SEJARAH BUKU LECES (LETJES)

SEJARAH BUKU LECES (LETJES)

 Nama Leces atau dalam ejaan lama ditulis Letjes telah menjadi sejarah yang sulit dilupakan bagi anak-anak sekolah era Tahun 1980 hingga 1990 an.
Pada tahun-tahun itu bagi anak sekolah, hususnya di kampung hanya mengenal satu jenis buku tulis saja, buku itu bermerek Leces/Letjes, sampulnya berwarna biru, apabila terkena hujan warnanya memudar, lucu memang, sebab pudaran warna birunya kadang melekat pada tas anak-anak sekolah yang kala itu kebanyakan terbuat dari kain, atau kadang juga melekat pada tangan bahkan baju seragam sekolah yang kebutulan berwarna putih.
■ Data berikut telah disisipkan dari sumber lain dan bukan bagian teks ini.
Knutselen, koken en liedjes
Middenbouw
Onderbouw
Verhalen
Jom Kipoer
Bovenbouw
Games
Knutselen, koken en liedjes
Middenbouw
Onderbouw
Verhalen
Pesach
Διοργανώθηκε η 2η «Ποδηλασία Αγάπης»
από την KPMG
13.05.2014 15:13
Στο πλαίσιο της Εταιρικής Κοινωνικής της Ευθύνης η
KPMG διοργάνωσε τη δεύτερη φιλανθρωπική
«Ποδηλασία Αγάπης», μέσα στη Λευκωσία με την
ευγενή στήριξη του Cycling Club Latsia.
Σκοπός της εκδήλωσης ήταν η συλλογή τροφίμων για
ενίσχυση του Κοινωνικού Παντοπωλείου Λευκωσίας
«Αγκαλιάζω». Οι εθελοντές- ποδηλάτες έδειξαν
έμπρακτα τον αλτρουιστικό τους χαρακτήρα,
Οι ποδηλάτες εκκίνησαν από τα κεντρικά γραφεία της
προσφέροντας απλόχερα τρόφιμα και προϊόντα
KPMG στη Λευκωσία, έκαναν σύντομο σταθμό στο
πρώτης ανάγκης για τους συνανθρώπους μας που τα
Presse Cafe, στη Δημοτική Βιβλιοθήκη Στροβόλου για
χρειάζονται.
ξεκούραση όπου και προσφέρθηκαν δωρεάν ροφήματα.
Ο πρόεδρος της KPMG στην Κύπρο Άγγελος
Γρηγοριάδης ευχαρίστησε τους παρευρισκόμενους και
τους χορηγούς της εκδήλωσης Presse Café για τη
Kenangan tentang buku tulis Leces memang sulit dilupakan. Kini buku yang bersejarah sekaligus buku yang mempopulerkan nama “Leces”  itu seperti musnah ditelan zaman.
Buku Leces/Letjes diproduksi di sebuah Pabrik kertas tua yang sudah berdiri sejak zaman penjajahan Belanda  pada tahun 1939 di Probolinggo Jawa Timur. Pabrik kertas Leces didirikkan pemerintah Belanda dengan konsep pemanfaatan ampas tebu dari pabrik-pabrik gula milik pemerintah Belanda yang bertebaran di sekitaran Probolinggo.
SEJARAH BUKU LECES (LETJES)



Pabrik dari awal mula pendiriannya dikisahkan tanpa nama, hanya pabrik kertas saja, begitulah penduduk setempat mengenalnya, hanya saja di kemudian hari pabrik itu mendapatkan namanya, yaitu “Letjes/Leces”
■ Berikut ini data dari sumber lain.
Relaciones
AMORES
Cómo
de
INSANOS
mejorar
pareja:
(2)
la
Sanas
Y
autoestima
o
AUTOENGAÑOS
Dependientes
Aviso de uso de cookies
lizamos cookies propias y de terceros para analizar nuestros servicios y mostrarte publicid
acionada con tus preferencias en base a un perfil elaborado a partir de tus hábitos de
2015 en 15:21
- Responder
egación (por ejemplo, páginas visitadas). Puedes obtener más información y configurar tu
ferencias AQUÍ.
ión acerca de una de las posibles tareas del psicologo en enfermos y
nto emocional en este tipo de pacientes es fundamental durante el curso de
Nama Leces/Letjes sebenarnya adalah nama desa dimana pabrik kertas itu berdiri, sekarang selain menjadi nama desa, Leces juga menjadi salah satu nama Kecamatan di wilayah Kabupaten Probolinggo.
Pabrik kertas Leces kini menjadi PT Kertas Leces Persero, atau perusahaan milik Negara (BUMN), hal ini tentu wajar sebab aset-aset milik pemerintah Belanda selepas kemerdekaan  menjadi hak milik Negara.
PT Kertas Leces hingga kini masih memproduksi kertas, hanya saja produk-produk yang dihasilkan agaknya fokus pada jenis kertas print seperti kertas HVS A4, A5 dan lain sebagainya yang biasa digunakan untuk usaha fotocopy dan jasa pengetikan.

Pada Tahun 2010 PT Kertas Leces pernah dinyatakan pailit atau bangkrut, dan  pada tahun 2014  bsngkit kembali setelsh ada suntikan dana dari Pemerintah.  Pabrik kertas tertua kedua di Indonesia itu hingga kini masih berjalan meskipun dikabarkan sempoyongan.